What can other industries learn from the (fibre-based) packaging industry in harmonising climate friendliness and business success?
In the same way that there are opportunities within our by-products, almost every industry has got some things they can take advantage of. The question is how to find them, how to really create a sustainable business model that encapsulates that something that you do and that you can invest in – and to have the courage then to actually make those investments. In our case, I have to give our board a lot of credit for this because, in our industry, when you announce a new paper machine, no investor gets really excited. They worry that there is going to be too much capacity, exceed budget or it may not work. Those are fair concerns, given some of the notable failures that have happened. Yet, if we do not make investments, we will not have a competitive industry that is there to really take the opportunities that our customers need our help with. It has been eye-opening for me how many of our end-use customers have said they are glad we made an investment.
You invested over USD 600 million in a new papermill in Kalamazoo, Michigan. What has been the effect of this investment in terms of digitalisation and sustainable production for Graphic Packaging?

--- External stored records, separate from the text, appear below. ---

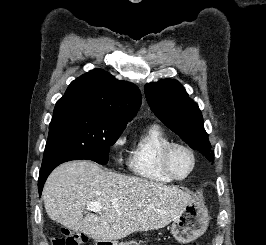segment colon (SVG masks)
Wrapping results in <instances>:
<instances>
[{
  "label": "colon",
  "instance_id": "colon-1",
  "mask_svg": "<svg viewBox=\"0 0 266 245\" xmlns=\"http://www.w3.org/2000/svg\"><path fill=\"white\" fill-rule=\"evenodd\" d=\"M86 242L84 236L80 233L63 230V236L52 240V245H84Z\"/></svg>",
  "mask_w": 266,
  "mask_h": 245
}]
</instances>
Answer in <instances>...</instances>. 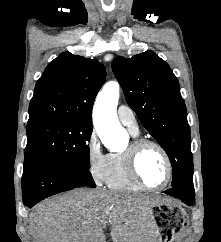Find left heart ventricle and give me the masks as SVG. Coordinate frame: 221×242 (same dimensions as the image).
I'll list each match as a JSON object with an SVG mask.
<instances>
[{
  "instance_id": "1",
  "label": "left heart ventricle",
  "mask_w": 221,
  "mask_h": 242,
  "mask_svg": "<svg viewBox=\"0 0 221 242\" xmlns=\"http://www.w3.org/2000/svg\"><path fill=\"white\" fill-rule=\"evenodd\" d=\"M138 170L144 182L150 186L162 185L167 177L166 162L160 151L146 147L138 159Z\"/></svg>"
}]
</instances>
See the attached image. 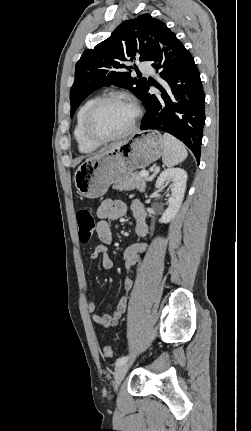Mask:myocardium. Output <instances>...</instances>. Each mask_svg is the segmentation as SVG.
Masks as SVG:
<instances>
[{"label": "myocardium", "instance_id": "obj_1", "mask_svg": "<svg viewBox=\"0 0 251 431\" xmlns=\"http://www.w3.org/2000/svg\"><path fill=\"white\" fill-rule=\"evenodd\" d=\"M110 101H122V102L129 103L134 108V112H135L134 118L130 127L124 132L110 137H100L94 134V132L92 131V121L95 114L100 109V107ZM141 116H142L141 108L135 100H133L132 98L124 94L108 93L97 98L87 110L83 121V132L86 139L89 142L96 145H103L110 142L118 141L130 136L136 130L138 123L141 119Z\"/></svg>", "mask_w": 251, "mask_h": 431}]
</instances>
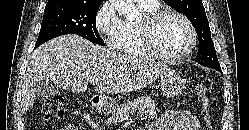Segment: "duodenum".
<instances>
[{
    "mask_svg": "<svg viewBox=\"0 0 249 130\" xmlns=\"http://www.w3.org/2000/svg\"><path fill=\"white\" fill-rule=\"evenodd\" d=\"M92 103H93L95 108L98 109L100 107V99L99 98H97V97L93 98Z\"/></svg>",
    "mask_w": 249,
    "mask_h": 130,
    "instance_id": "410a0bca",
    "label": "duodenum"
}]
</instances>
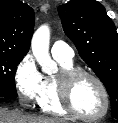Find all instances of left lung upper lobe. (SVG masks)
Returning a JSON list of instances; mask_svg holds the SVG:
<instances>
[{
	"instance_id": "left-lung-upper-lobe-1",
	"label": "left lung upper lobe",
	"mask_w": 118,
	"mask_h": 123,
	"mask_svg": "<svg viewBox=\"0 0 118 123\" xmlns=\"http://www.w3.org/2000/svg\"><path fill=\"white\" fill-rule=\"evenodd\" d=\"M58 13L64 32L106 87L112 117L118 119V33L113 21L96 0H71Z\"/></svg>"
}]
</instances>
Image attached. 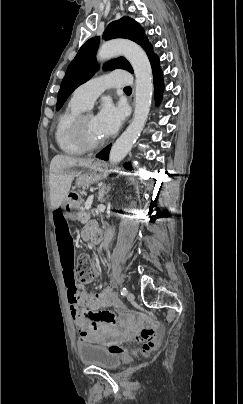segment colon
<instances>
[{"label": "colon", "instance_id": "1", "mask_svg": "<svg viewBox=\"0 0 243 404\" xmlns=\"http://www.w3.org/2000/svg\"><path fill=\"white\" fill-rule=\"evenodd\" d=\"M95 278V269L88 255H80L76 267V279L80 283H90ZM75 304L83 305L88 311L106 310L107 307L116 305V298L111 289H106L98 294H88L84 291H76L71 296ZM140 344L139 351L148 353L155 350L160 343V334L155 327L144 328L137 337Z\"/></svg>", "mask_w": 243, "mask_h": 404}]
</instances>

Right now, we at Graphic Packaging have what I call a hundred years of paper-making technology on display. We have our K3 machine in Kalamazoo, which is a cylinder machine. It is largely valves and controls and is hand driven by operators who are in their sixties. We have some in their seventies, they just love working there. Then we have our K1 machine that is 30 years old running at 2,000 feet per minute with a curtain coater on it producing high-quality products. We have to have a highly professional workforce that knows how to operate the machine with numerous unsupported nips at such a high speed. Should you break one of the webs, a whole paper machine is down. And then we have K2, which is the most modern machine in North America – I think maybe even in the world in terms of how we operate it. Particularly with natural gas prices now being where they are, I would imagine it is probably the lowest cash-cost CRB production line in the world.

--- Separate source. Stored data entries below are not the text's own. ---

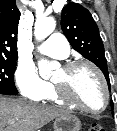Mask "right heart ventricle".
I'll list each match as a JSON object with an SVG mask.
<instances>
[{
	"label": "right heart ventricle",
	"mask_w": 117,
	"mask_h": 131,
	"mask_svg": "<svg viewBox=\"0 0 117 131\" xmlns=\"http://www.w3.org/2000/svg\"><path fill=\"white\" fill-rule=\"evenodd\" d=\"M43 100L49 101L51 103H55L58 105H63L64 102L62 100H60L54 90L53 85L50 84L49 89L47 91V93L44 95V97L42 98Z\"/></svg>",
	"instance_id": "obj_1"
}]
</instances>
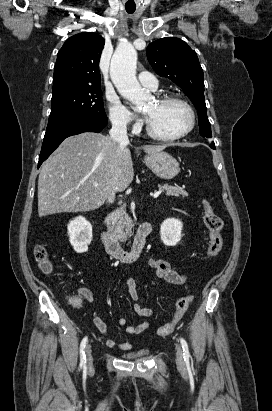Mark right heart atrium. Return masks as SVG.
I'll list each match as a JSON object with an SVG mask.
<instances>
[{
  "label": "right heart atrium",
  "mask_w": 272,
  "mask_h": 411,
  "mask_svg": "<svg viewBox=\"0 0 272 411\" xmlns=\"http://www.w3.org/2000/svg\"><path fill=\"white\" fill-rule=\"evenodd\" d=\"M109 119L112 125L119 129H127L132 125L133 116L130 111L115 97H107ZM137 124H133L136 128Z\"/></svg>",
  "instance_id": "right-heart-atrium-1"
}]
</instances>
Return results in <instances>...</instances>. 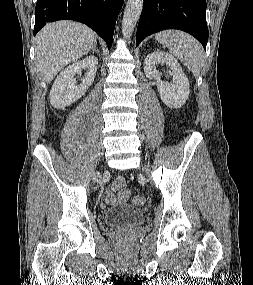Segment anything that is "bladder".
Listing matches in <instances>:
<instances>
[{"instance_id":"obj_1","label":"bladder","mask_w":253,"mask_h":285,"mask_svg":"<svg viewBox=\"0 0 253 285\" xmlns=\"http://www.w3.org/2000/svg\"><path fill=\"white\" fill-rule=\"evenodd\" d=\"M103 220L109 228H131L142 224L145 220L141 209L130 205L108 208L103 212Z\"/></svg>"}]
</instances>
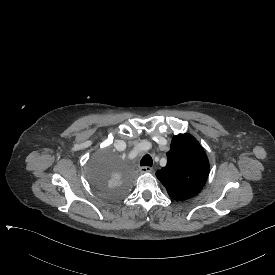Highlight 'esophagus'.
I'll return each mask as SVG.
<instances>
[{
    "label": "esophagus",
    "instance_id": "obj_1",
    "mask_svg": "<svg viewBox=\"0 0 275 275\" xmlns=\"http://www.w3.org/2000/svg\"><path fill=\"white\" fill-rule=\"evenodd\" d=\"M139 171L141 173H149V172L152 171V167H150V166H142V167L139 168Z\"/></svg>",
    "mask_w": 275,
    "mask_h": 275
}]
</instances>
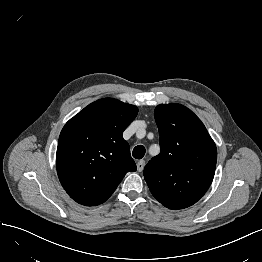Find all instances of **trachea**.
<instances>
[{
	"label": "trachea",
	"mask_w": 262,
	"mask_h": 262,
	"mask_svg": "<svg viewBox=\"0 0 262 262\" xmlns=\"http://www.w3.org/2000/svg\"><path fill=\"white\" fill-rule=\"evenodd\" d=\"M145 147L142 145H138L133 149V157L136 159H142L145 155Z\"/></svg>",
	"instance_id": "3493384b"
}]
</instances>
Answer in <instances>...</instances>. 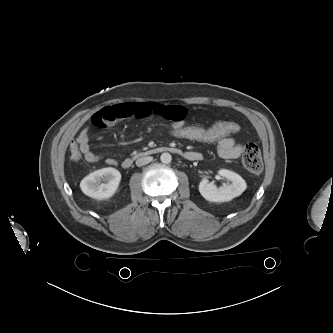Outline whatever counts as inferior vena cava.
Segmentation results:
<instances>
[{"instance_id": "inferior-vena-cava-1", "label": "inferior vena cava", "mask_w": 333, "mask_h": 333, "mask_svg": "<svg viewBox=\"0 0 333 333\" xmlns=\"http://www.w3.org/2000/svg\"><path fill=\"white\" fill-rule=\"evenodd\" d=\"M151 161H152V157H150V156L141 157V158L136 160V165L138 167H141V166H144V165L148 164Z\"/></svg>"}]
</instances>
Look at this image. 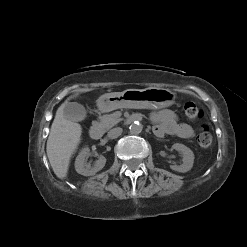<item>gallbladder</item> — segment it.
<instances>
[{
	"label": "gallbladder",
	"mask_w": 247,
	"mask_h": 247,
	"mask_svg": "<svg viewBox=\"0 0 247 247\" xmlns=\"http://www.w3.org/2000/svg\"><path fill=\"white\" fill-rule=\"evenodd\" d=\"M64 116L70 121H82L86 117V109L77 102H68L64 107Z\"/></svg>",
	"instance_id": "gallbladder-1"
}]
</instances>
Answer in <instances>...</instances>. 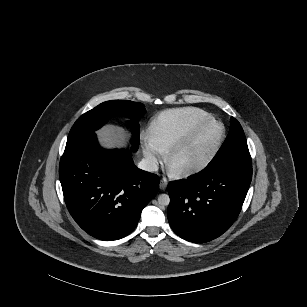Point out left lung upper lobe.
I'll list each match as a JSON object with an SVG mask.
<instances>
[{
  "label": "left lung upper lobe",
  "instance_id": "left-lung-upper-lobe-1",
  "mask_svg": "<svg viewBox=\"0 0 307 307\" xmlns=\"http://www.w3.org/2000/svg\"><path fill=\"white\" fill-rule=\"evenodd\" d=\"M225 162H244L251 164V156L245 134L240 123L234 117H231L229 135L206 168H211Z\"/></svg>",
  "mask_w": 307,
  "mask_h": 307
}]
</instances>
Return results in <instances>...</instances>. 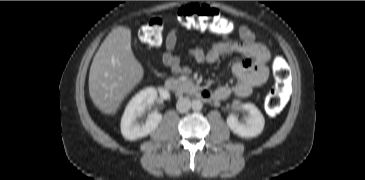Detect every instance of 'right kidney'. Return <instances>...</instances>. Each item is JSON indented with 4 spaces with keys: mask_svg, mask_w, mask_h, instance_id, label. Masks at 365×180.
I'll list each match as a JSON object with an SVG mask.
<instances>
[{
    "mask_svg": "<svg viewBox=\"0 0 365 180\" xmlns=\"http://www.w3.org/2000/svg\"><path fill=\"white\" fill-rule=\"evenodd\" d=\"M168 99L169 92L163 88L149 87L137 93L128 103L121 119V133L127 140H136L154 131L162 121V115L154 112L148 115L146 123L139 124L137 118L158 98Z\"/></svg>",
    "mask_w": 365,
    "mask_h": 180,
    "instance_id": "right-kidney-1",
    "label": "right kidney"
}]
</instances>
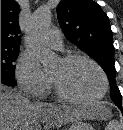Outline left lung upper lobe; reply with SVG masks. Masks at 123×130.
I'll return each mask as SVG.
<instances>
[{
    "label": "left lung upper lobe",
    "mask_w": 123,
    "mask_h": 130,
    "mask_svg": "<svg viewBox=\"0 0 123 130\" xmlns=\"http://www.w3.org/2000/svg\"><path fill=\"white\" fill-rule=\"evenodd\" d=\"M57 17L66 37L103 68L110 82V96L122 107L114 78L113 33L106 13L93 0H62Z\"/></svg>",
    "instance_id": "left-lung-upper-lobe-1"
}]
</instances>
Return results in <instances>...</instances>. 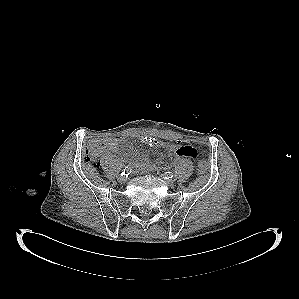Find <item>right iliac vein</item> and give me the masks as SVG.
<instances>
[{"label":"right iliac vein","mask_w":299,"mask_h":299,"mask_svg":"<svg viewBox=\"0 0 299 299\" xmlns=\"http://www.w3.org/2000/svg\"><path fill=\"white\" fill-rule=\"evenodd\" d=\"M118 181L120 183H125L127 181V177H125V176H119Z\"/></svg>","instance_id":"right-iliac-vein-1"}]
</instances>
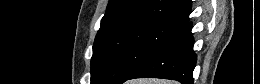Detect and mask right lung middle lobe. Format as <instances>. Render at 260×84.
<instances>
[{"label":"right lung middle lobe","instance_id":"dd1d6c3e","mask_svg":"<svg viewBox=\"0 0 260 84\" xmlns=\"http://www.w3.org/2000/svg\"><path fill=\"white\" fill-rule=\"evenodd\" d=\"M177 30L158 24H136L95 41L92 84H121Z\"/></svg>","mask_w":260,"mask_h":84}]
</instances>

We have operators that we hired with really no paper industry experience at all. They learned in the classroom, and now we have to train young people who are very savvy digitally. These are kids that grew up playing video games and are very comfortable with technology. Now they are in our control room, making paper, and we are spending a lot of time thinking about the digitalisation part of K2, or the gamification. I think it comes back to what we were talking about at the beginning, on how to create attractiveness in the industry to reach the new generations.
The more we can do to create an umbrella of interest and get people excited about what we are doing and have them see that this is a career they can have for 10, 20, 30 years, upon which they can build a life and raise a family, the better. It is so important to have that.